How Your Law Firm Can Go Paperless
To ensure you have a smooth transition, you’re going to want to invest in different hardware and software. In regard to hardware, make sure you have a document scanner, extra computer monitor, tablet, shredder, and a physical backup of your information. As far as software goes, Adobe Acrobat is a popular option for law firms. You’ll also want to look into using document automation software and cloud storage.
For example, our office uses Fujitsu’s “Scansnap” models. We have a larger scanner for bigger projects, similar to the iX1500, that comes with Adobe Acrobat included for free (you will want to confirm that this offer still exists). Each of our team members also has a portable S1300i that we use for both desktop and travel – this model is particularly handy during depositions if you need to scan and send something to the court reporter/opposing counsel. While slower than the larger models, this small model is worth its weight in gold.
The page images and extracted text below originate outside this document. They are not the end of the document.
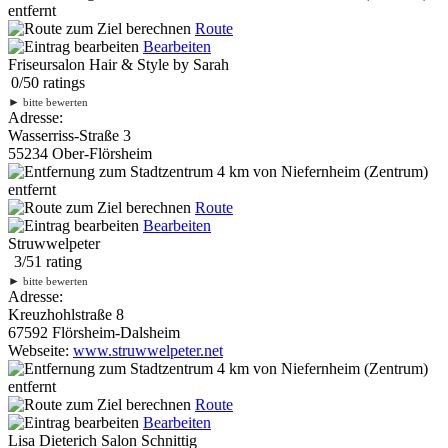
entfernt
Route
Bearbeiten
Friseursalon Hair & Style by Sarah
0
/
5
0
ratings
►
bitte bewerten
Adresse:
Wasserriss-Straße 3
55234 Ober-Flörsheim
4 km
von Niefernheim (Zentrum)
entfernt
Route
Bearbeiten
Struwwelpeter
3
/
5
1
rating
►
bitte bewerten
Adresse:
Kreuzhohlstraße 8
67592 Flörsheim-Dalsheim
Webseite:
www.struwwelpeter.net
4 km
von Niefernheim (Zentrum)
entfernt
Route
Bearbeiten
Lisa Dieterich Salon Schnittig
Once you have the equipment you need, it’s time to determine what your paperless workflow will be. Start getting your documents scanned and saved, and think about what you want your data security plan to be. You’ll need to determine what risks to your clients’ data exist, what the consequences of those risks are, and what measures will need to be taken given the risk.
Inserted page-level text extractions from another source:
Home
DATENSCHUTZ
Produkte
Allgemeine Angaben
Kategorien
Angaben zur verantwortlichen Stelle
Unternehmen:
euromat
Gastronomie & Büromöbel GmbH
In relation to that – some people ask what we do with all the paper we receive and scan in. Well, while you can have someone on staff shred all scanned paper, we’ve found it beneficial to outsource our shredding to an environmental shredding service that recycles the paper. Not only does this save time, but it also gives me peace of mind knowing our documents are securely shredded and reused in an environmentally friendly fashion.
These steps alone can take months, so don’t worry if it seems like the process is taking forever. You’re looking at the long-game here. Once you have a grasp on how you’re going to handle things without paper, you can train your current employees. Ensure everyone knows how to properly handle digital files and what to do if a threat occurs.
The sooner you get started with going paperless, the less stressful the task will be. Soon, instead of grabbing a legal pad and a pen of paper for a meeting, you’ll find yourself using your smartphone or tablet. You and your entire staff will get used to storing data on a cloud drive, and you won’t have to worry about sorting through paperwork, documents getting lost, or client information getting into the wrong hands.